All photos: AFP
The case relates to photos printed in the glossy French magazine Closer and regional daily La Provence in September 2012.
The royals were vacationing in southern France at the time at a chateau owned by Viscount David Linley, the son of Princess Margaret, the late sister of Britain's Queen Elizabeth II.
One of the most intimate shots shows the Duchess of Cambridge topless and having suncream rubbed into her buttocks by husband William.
Laurence Pieau, the editor of Closer in France, Ernesto Mauri, chief executive of the Mondadori group which owns the magazine, and Cyril Moreau and Dominique Jacovides, two Paris-based agency photographers suspected of having taken the topless photos, will appear on charges of invasion of privacy and complicity.

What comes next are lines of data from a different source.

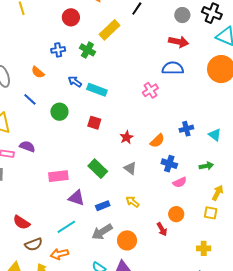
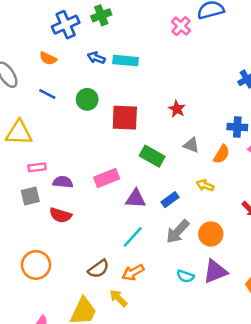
blue cross: (58, 50) -> (66, 25), size x1.5
green cross: (87, 50) -> (101, 15), turned -35
pink cross: (150, 90) -> (181, 26), moved
red square: (94, 123) -> (125, 118), moved, size x1.6
orange semicircle: (157, 141) -> (222, 154), moved
purple semicircle: (27, 146) -> (63, 182), moved
red semicircle: (22, 222) -> (60, 215), moved

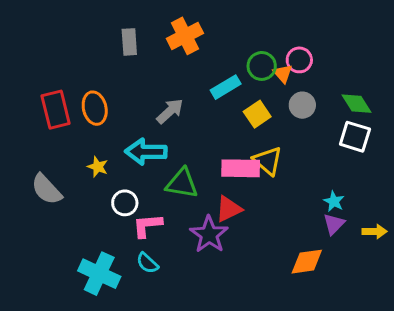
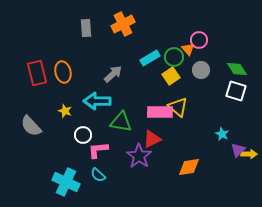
green circle: (262, 66) -> (174, 57), moved
purple triangle: (334, 224) -> (238, 150), moved
orange diamond: (307, 262) -> (189, 167), moved

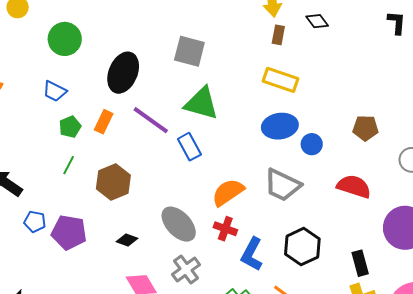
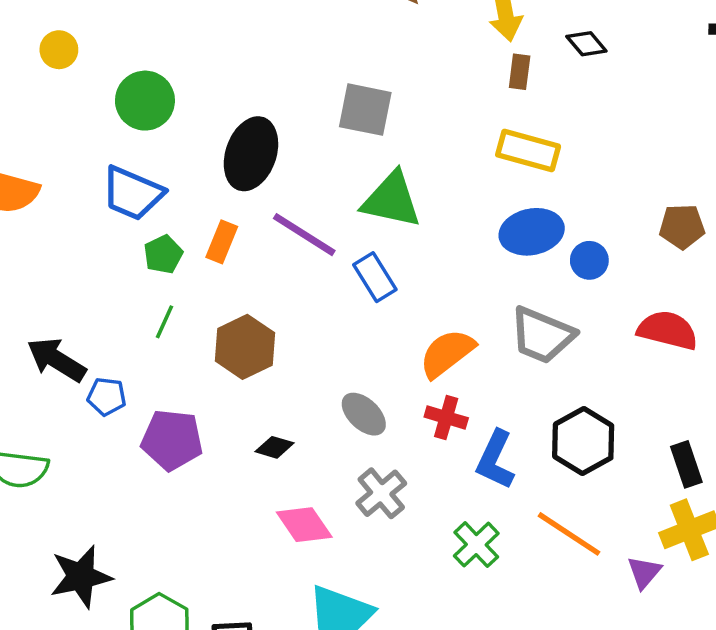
blue trapezoid: (55, 91) -> (132, 193), size x1.5
blue pentagon: (35, 222) -> (107, 396), moved
gray ellipse: (179, 224) -> (364, 414), size x0.7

The royal couple are not expected to attend the trial in the western Paris suburb of Nanterre.
The case has already been delayed for four months after the lawyer for the agency photographers was granted more time to prepare their defence.
Prince William's Kensington Palace office refused to comment when contacted by AFP.
Pieau defended her publication's actions at the time of the initial scandal, saying the pictures were not in the “least shocking”.
Police said two paparazzi were confirmed to be near the chateau at the time of the royal couple's stay after combing through lists of hotel guests and telephone numbers.
But both photographers have denied taking the photos, despite evidence that both received substantial payoff amounts after the images' publication.
The magazine however has always refused to divulge the identity of the photographer who took the topless pictures.
A week before Closer published the shots, other images of the couple from a different angle were printed in La Provence.
The paper's publishing director at the time, Marc Auburtin and photographer Valerie Suau will also go on trial Tuesday over those photos.
Suau has been charged over taking photos of Kate in a swimsuit in the same place, but the publication has denied that the photographer took any topless images.
The grainy snaps triggered a furious reaction from the British royal family and a furore in Britain where several newspapers had rejected an offer to buy the pictures.
The angry royal couple launched legal proceedings soon after they were published, with their lawyer arguing that the photos were particularly distressing for the couple as it brought back painful memories of William's late mother Princess Diana's death in a car crash in Paris in 1997 while being pursued by paparazzi.
French authorities sided with the couple by banning any further reproduction of the pictures before launching a probe into how the snaps were obtained.
But the topless photos still appeared in several other European publications in Italy's Chi, which, like Closer, is owned by Mondadori, in Ireland's Daily Star and sister magazines in Sweden and Denmark.